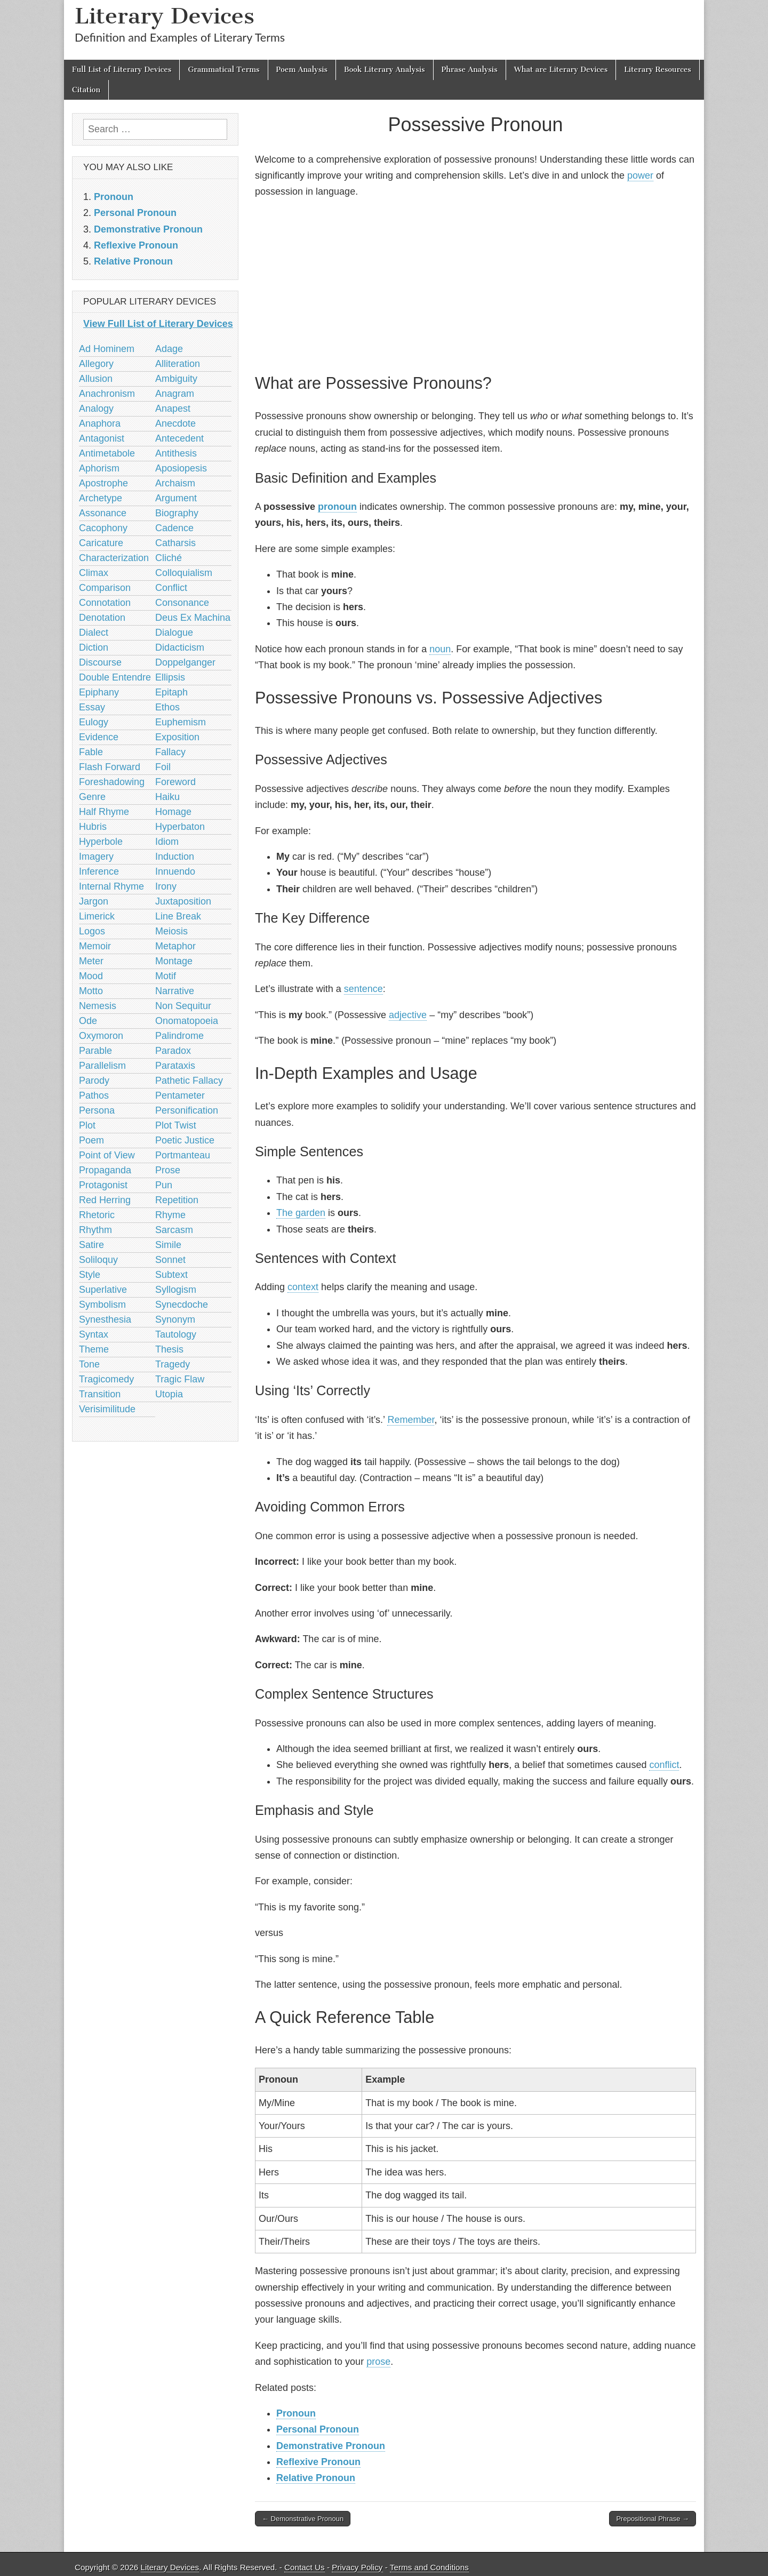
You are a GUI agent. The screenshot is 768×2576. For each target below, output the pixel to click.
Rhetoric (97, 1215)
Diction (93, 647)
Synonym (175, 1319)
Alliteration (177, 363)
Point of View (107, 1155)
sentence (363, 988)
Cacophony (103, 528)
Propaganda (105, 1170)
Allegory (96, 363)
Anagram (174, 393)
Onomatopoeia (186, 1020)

--

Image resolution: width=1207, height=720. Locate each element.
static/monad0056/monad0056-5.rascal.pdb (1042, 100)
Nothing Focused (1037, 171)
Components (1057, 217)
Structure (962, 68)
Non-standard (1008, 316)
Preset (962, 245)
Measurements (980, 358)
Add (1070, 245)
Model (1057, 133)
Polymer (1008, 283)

**Task directions**
An exact copy of the lines above, from the one containing "You are a GUI" down to the one containing "Anagram (174, 393)" and including both, is the whole answer; retype it and nothing else.

**Solution**
You are a GUI agent. The screenshot is 768×2576. For each target below, output the pixel to click.
Rhetoric (97, 1215)
Diction (93, 647)
Synonym (175, 1319)
Alliteration (177, 363)
Point of View (107, 1155)
sentence (363, 988)
Cacophony (103, 528)
Propaganda (105, 1170)
Allegory (96, 363)
Anagram (174, 393)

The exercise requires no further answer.